On 2/2/25 3:09 AM, 'Alexey Savchkov' via The Meson Build System wrote:
> I build multiple C++ meson/ninja projects in parallel (on a build agent)
> and need to limit meson concurrency otherwise a project takes up all
> available system resources. Initially I tried to specify the -j option to
> 'meson compile' and it indeed limits the number of cc1plus processes but
> then comes the linker and throws a number of lto1-ltrans processes which is
> apparently not affected by the -j flag (it should perhaps?). Then in
> addition to -j I also set project('myproject', 'cpp', default_options:
> [..., 'backend_max_links=1', ...]) - again with no effect on lto1-ltrans.

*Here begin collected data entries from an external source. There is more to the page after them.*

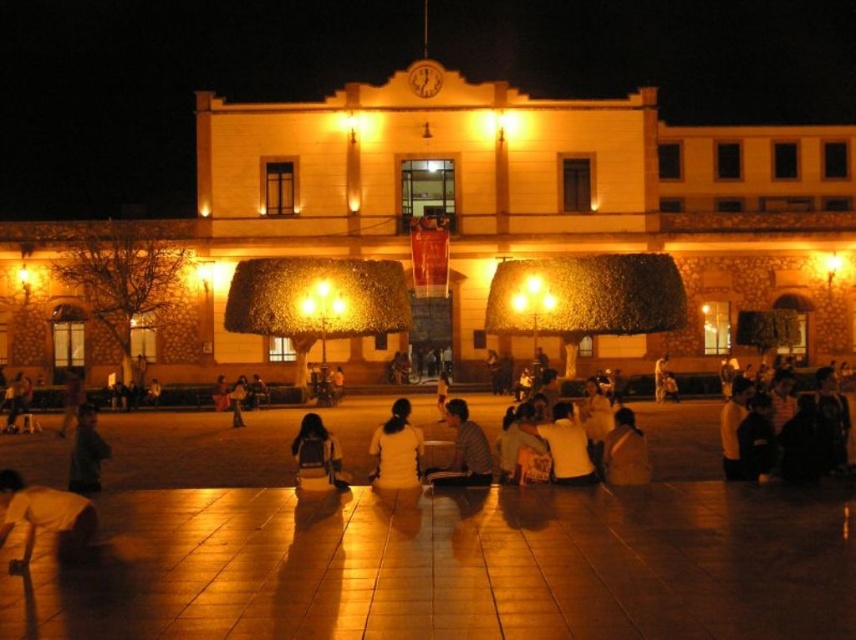 Question: Which point is closer to the camera?

Choices:
 (A) yellow cotton jacket at lower left
 (B) white shirt at center
 (C) white matte shirt at center
 (D) matte black backpack at center

Answer: (A)

Question: Considering the relative positions of yellow cotton jacket at lower left and light brown leather jacket at center in the image provided, where is yellow cotton jacket at lower left located with respect to light brown leather jacket at center?

Choices:
 (A) below
 (B) above

Answer: (A)

Question: From the image, what is the correct spatial relationship of yellow cotton jacket at lower left in relation to light brown leather jacket at lower right?

Choices:
 (A) below
 (B) above

Answer: (A)

Question: Which object appears farthest from the camera in this image?

Choices:
 (A) light brown leather jacket at lower right
 (B) white matte shirt at center
 (C) dark gray jacket at lower left
 (D) matte black jacket at center

Answer: (D)

Question: Can you confirm if yellow cotton jacket at lower left is positioned to the right of white matte shirt at center?

Choices:
 (A) yes
 (B) no

Answer: (B)

Question: Which of the following is the farthest from the observer?

Choices:
 (A) (574, 481)
 (B) (235, 396)
 (C) (605, 461)

Answer: (B) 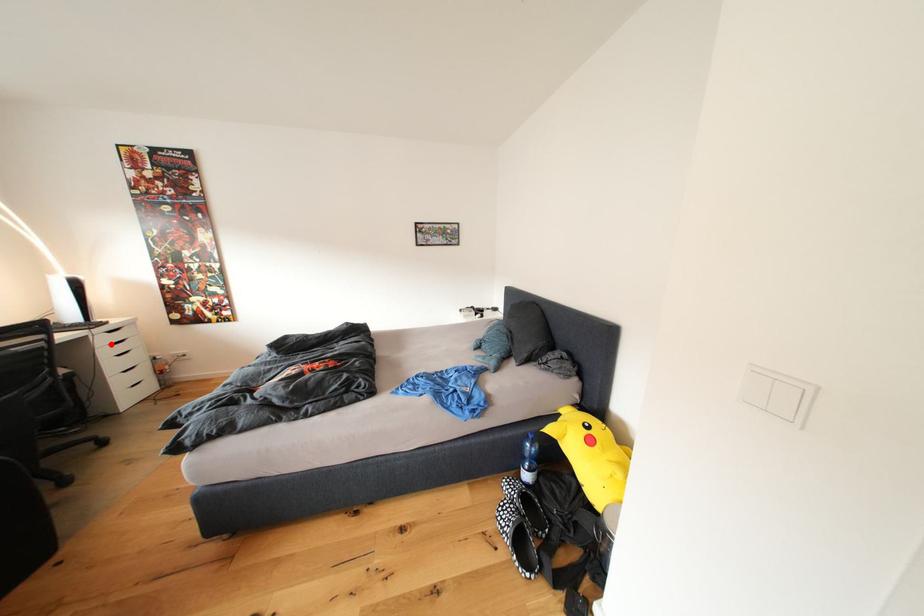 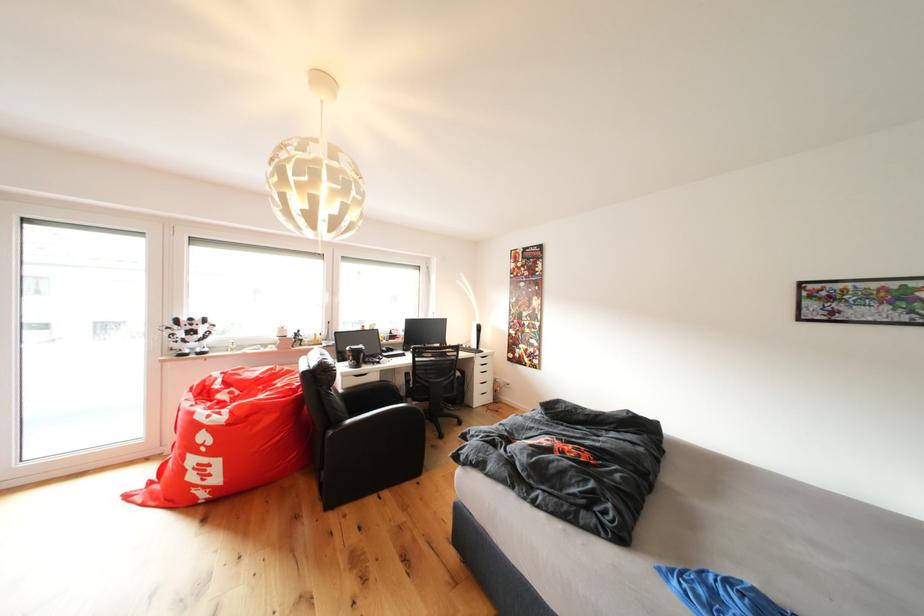 Locate, in the second image, the point that corresponds to the highlighted location in the first image.

(487, 366)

> The only way I can contol the number of lto1-ltrans processes is by varying
> the number of CPUs in the system with lto1-ltrans's being exactly equal to
> the number of CPUs but this is only for localisation of the cause and isn't
> a real solution for me.
>
> Is it by intension or a bug? Looks like it is impossible to build more than
> one project at one time.
If you're seeing too many lto1-ltrans processes then this is not
controlled by backend_max_links or even -j1.
> These are the compildation flags that rpmbuild (%meson-macros) outputs:
>
> + CFLAGS='-O2 -flto=auto -ffat-lto-objects [......]
Using -j1 limits to a single GCC linker job at a time. GCC's linker
support then runs "auto" number of lto1-ltrans jobs, which can
communicate with the GNU Make jobserver to limit the parallelism but
otherwise uses as many processes as you have CPUs.
This is a Ninja bug that may be fixed by
https://github.com/ninja-build/ninja/pull/2506
The other option is to configure meson with
-D b_lto_threads=1
to prevent LTO from using more than one job at a time. This will prevent
sharing resources across multiple projects at all, but at least you
won't have problematic system resource exhaustion.